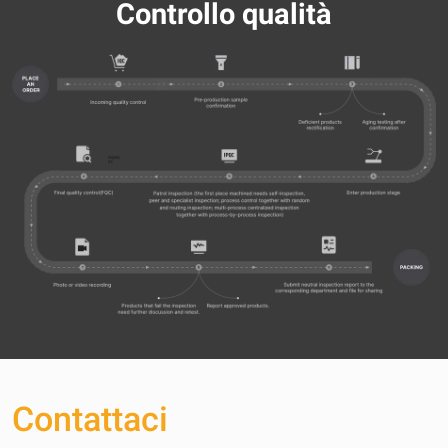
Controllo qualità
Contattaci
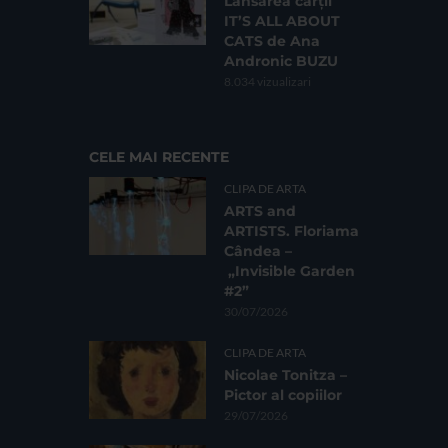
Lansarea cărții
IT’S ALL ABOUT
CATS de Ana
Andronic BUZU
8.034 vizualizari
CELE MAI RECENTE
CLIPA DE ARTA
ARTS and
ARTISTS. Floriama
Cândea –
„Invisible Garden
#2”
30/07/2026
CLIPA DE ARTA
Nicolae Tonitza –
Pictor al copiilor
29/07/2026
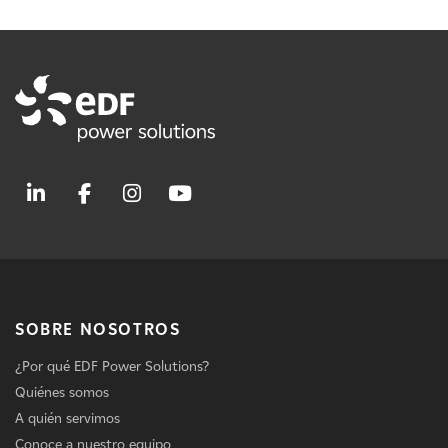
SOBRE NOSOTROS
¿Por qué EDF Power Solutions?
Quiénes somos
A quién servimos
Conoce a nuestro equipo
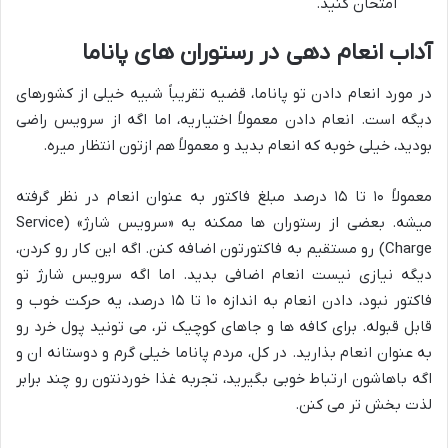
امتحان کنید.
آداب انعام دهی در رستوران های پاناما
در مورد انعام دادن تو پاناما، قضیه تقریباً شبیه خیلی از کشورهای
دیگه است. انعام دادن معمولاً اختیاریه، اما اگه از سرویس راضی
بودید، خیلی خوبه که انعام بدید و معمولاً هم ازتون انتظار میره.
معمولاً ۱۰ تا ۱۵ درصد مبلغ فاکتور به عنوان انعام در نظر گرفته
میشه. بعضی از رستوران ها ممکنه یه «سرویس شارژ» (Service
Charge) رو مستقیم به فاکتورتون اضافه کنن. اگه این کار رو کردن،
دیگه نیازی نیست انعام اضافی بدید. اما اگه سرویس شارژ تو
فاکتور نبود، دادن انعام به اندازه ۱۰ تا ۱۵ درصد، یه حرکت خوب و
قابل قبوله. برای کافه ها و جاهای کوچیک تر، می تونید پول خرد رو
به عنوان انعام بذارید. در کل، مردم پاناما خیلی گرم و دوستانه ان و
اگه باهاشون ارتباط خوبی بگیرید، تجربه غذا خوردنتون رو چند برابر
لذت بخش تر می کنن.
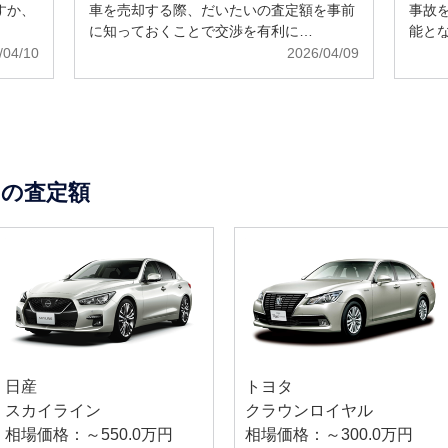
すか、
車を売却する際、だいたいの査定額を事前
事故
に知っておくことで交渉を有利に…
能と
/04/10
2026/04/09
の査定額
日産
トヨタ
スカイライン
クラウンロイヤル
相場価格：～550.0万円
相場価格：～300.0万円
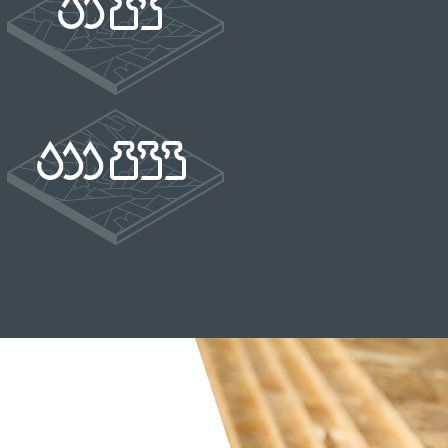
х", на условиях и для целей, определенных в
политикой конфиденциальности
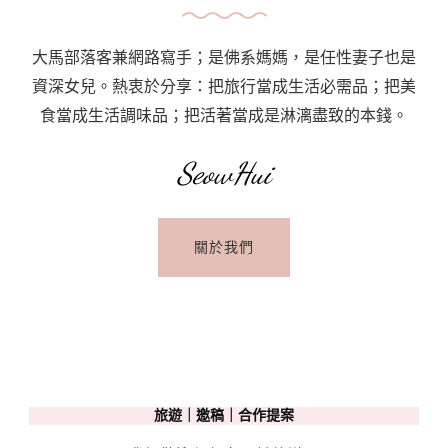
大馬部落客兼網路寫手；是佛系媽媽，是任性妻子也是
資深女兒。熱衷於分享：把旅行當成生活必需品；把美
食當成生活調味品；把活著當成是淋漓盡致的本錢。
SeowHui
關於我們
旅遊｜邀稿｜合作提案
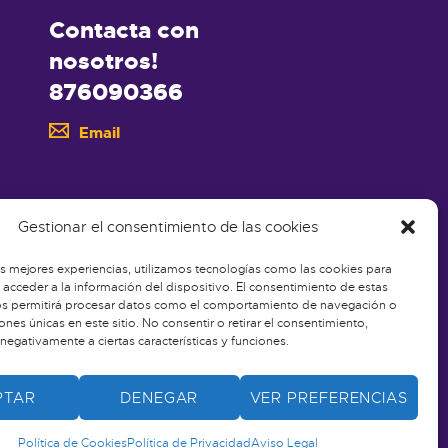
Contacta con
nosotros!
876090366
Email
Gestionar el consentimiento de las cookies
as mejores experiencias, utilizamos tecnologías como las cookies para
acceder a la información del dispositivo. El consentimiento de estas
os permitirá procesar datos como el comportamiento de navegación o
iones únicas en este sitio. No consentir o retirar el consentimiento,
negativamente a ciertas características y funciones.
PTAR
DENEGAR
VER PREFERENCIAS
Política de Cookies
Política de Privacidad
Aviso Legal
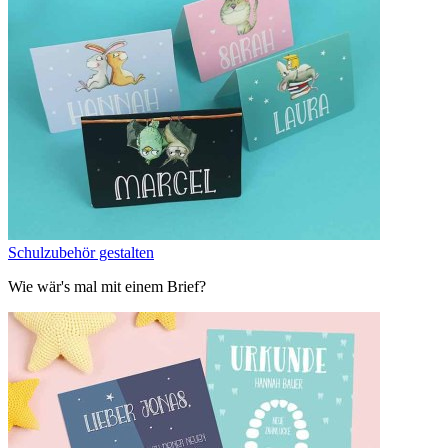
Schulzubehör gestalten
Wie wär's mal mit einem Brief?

------

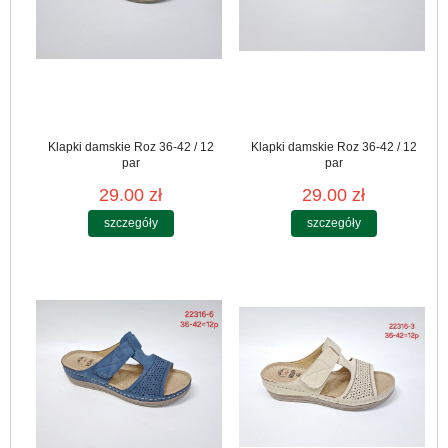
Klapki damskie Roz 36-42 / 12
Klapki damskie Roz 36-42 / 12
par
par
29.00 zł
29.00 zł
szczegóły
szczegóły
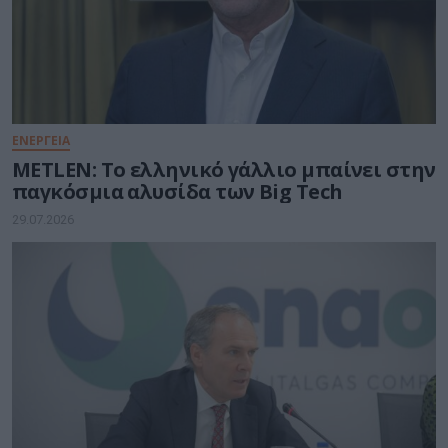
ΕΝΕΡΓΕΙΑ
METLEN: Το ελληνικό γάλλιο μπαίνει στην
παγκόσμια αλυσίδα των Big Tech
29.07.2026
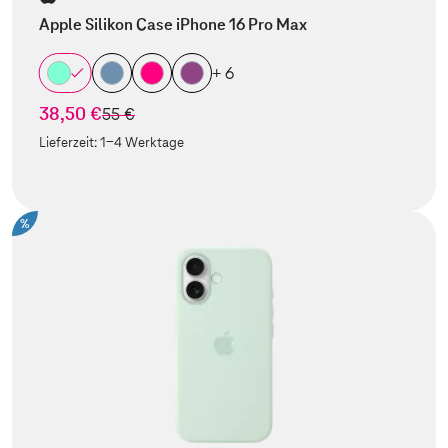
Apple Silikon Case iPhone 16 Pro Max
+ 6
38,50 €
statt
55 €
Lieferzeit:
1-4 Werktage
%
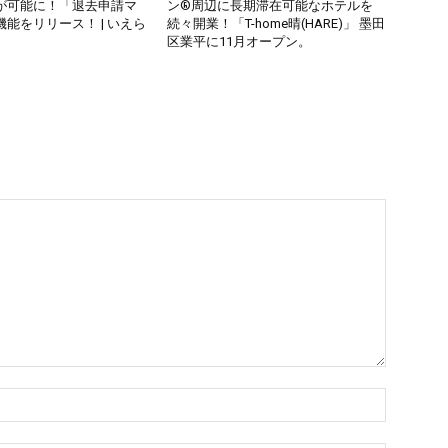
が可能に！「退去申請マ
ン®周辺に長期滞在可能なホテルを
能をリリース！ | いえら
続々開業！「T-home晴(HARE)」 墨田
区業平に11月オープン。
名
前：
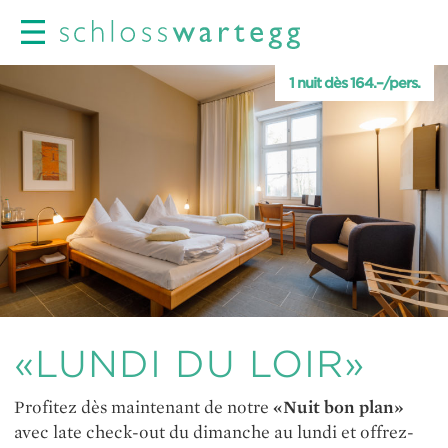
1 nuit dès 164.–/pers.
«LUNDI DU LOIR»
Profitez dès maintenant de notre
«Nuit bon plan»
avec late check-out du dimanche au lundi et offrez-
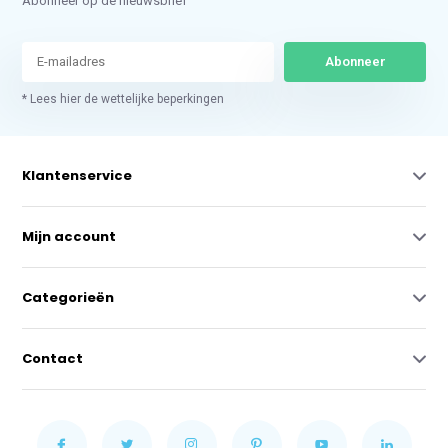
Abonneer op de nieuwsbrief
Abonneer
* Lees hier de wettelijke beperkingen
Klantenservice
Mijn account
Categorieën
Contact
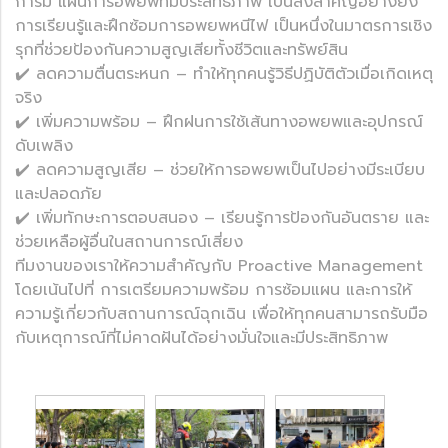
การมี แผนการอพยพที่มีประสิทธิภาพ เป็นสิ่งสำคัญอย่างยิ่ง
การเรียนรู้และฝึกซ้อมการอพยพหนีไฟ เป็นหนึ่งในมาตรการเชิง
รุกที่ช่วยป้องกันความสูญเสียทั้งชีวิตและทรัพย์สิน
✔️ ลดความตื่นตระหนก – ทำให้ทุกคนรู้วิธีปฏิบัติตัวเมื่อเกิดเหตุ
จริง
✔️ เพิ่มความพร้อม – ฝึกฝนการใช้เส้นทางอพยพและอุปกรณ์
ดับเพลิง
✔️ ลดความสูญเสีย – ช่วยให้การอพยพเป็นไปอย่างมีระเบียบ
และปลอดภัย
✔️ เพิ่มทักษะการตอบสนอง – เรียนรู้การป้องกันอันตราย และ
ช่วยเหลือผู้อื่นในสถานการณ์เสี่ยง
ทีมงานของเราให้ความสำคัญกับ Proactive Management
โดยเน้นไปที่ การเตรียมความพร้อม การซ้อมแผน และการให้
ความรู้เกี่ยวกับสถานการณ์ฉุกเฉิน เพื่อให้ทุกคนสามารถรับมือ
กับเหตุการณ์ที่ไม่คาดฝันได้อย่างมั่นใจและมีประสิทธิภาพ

------

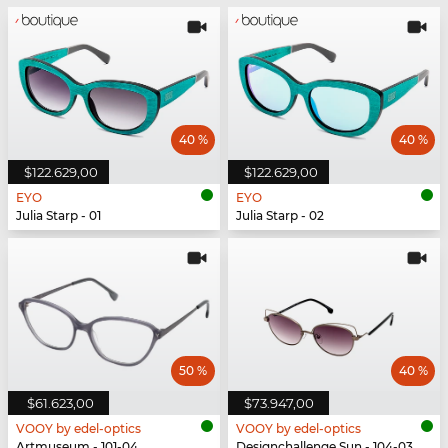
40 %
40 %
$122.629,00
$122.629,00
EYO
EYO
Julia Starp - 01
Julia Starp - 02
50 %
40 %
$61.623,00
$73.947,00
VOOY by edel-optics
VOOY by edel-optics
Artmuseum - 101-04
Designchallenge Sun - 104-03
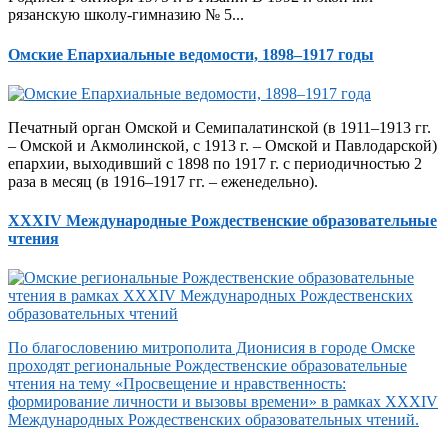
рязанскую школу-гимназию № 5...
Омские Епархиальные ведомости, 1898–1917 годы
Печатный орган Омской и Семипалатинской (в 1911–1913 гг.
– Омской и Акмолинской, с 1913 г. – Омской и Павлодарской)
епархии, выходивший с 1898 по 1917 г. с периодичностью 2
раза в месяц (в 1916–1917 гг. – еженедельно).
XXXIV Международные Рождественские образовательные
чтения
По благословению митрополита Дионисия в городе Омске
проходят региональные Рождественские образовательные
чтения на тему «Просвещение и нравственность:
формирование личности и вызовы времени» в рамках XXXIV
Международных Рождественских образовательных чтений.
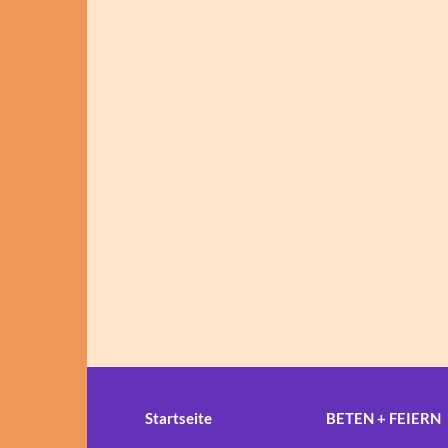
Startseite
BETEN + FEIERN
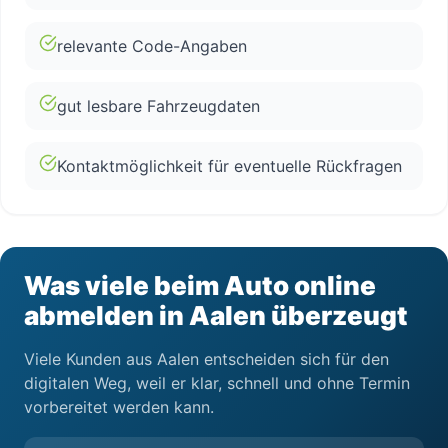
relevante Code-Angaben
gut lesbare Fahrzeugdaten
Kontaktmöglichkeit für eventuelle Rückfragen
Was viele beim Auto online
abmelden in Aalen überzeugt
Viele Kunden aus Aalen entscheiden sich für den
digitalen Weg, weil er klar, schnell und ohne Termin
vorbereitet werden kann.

------

**The problem:** A clean copy is needed of the lines above from the one with "Controllo qualità" up to and including the one with "Gestionar el consentimiento de las cookies". Please set it down exactly, with no pictures.

**Task answer:**
Controllo qualità
Contattaci
Lansarea cărții
IT’S ALL ABOUT
CATS de Ana
Andronic BUZU
8.034 vizualizari
CELE MAI RECENTE
CLIPA DE ARTA
ARTS and
ARTISTS. Floriama
Cândea –
„Invisible Garden
#2”
30/07/2026
CLIPA DE ARTA
Nicolae Tonitza –
Pictor al copiilor
29/07/2026
SOBRE NOSOTROS
¿Por qué EDF Power Solutions?
Quiénes somos
A quién servimos
Conoce a nuestro equipo
امتحان کنید.
آداب انعام دهی در رستوران های پاناما
در مورد انعام دادن تو پاناما، قضیه تقریباً شبیه خیلی از کشورهای
دیگه است. انعام دادن معمولاً اختیاریه، اما اگه از سرویس راضی
بودید، خیلی خوبه که انعام بدید و معمولاً هم ازتون انتظار میره.
معمولاً ۱۰ تا ۱۵ درصد مبلغ فاکتور به عنوان انعام در نظر گرفته
میشه. بعضی از رستوران ها ممکنه یه «سرویس شارژ» (Service
Charge) رو مستقیم به فاکتورتون اضافه کنن. اگه این کار رو کردن،
دیگه نیازی نیست انعام اضافی بدید. اما اگه سرویس شارژ تو
فاکتور نبود، دادن انعام به اندازه ۱۰ تا ۱۵ درصد، یه حرکت خوب و
قابل قبوله. برای کافه ها و جاهای کوچیک تر، می تونید پول خرد رو
به عنوان انعام بذارید. در کل، مردم پاناما خیلی گرم و دوستانه ان و
اگه باهاشون ارتباط خوبی بگیرید، تجربه غذا خوردنتون رو چند برابر
لذت بخش تر می کنن.
すか、
車を売却する際、だいたいの査定額を事前
事故
に知っておくことで交渉を有利に…
能と
/04/10
2026/04/09
の査定額
日産
トヨタ
スカイライン
クラウンロイヤル
相場価格：～550.0万円
相場価格：～300.0万円
х", на условиях и для целей, определенных в
политикой конфиденциальности
大馬部落客兼網路寫手；是佛系媽媽，是任性妻子也是
資深女兒。熱衷於分享：把旅行當成生活必需品；把美
食當成生活調味品；把活著當成是淋漓盡致的本錢。
SeowHui
關於我們
旅遊｜邀稿｜合作提案
Contacta con
nosotros!
876090366
Email
Gestionar el consentimiento de las cookies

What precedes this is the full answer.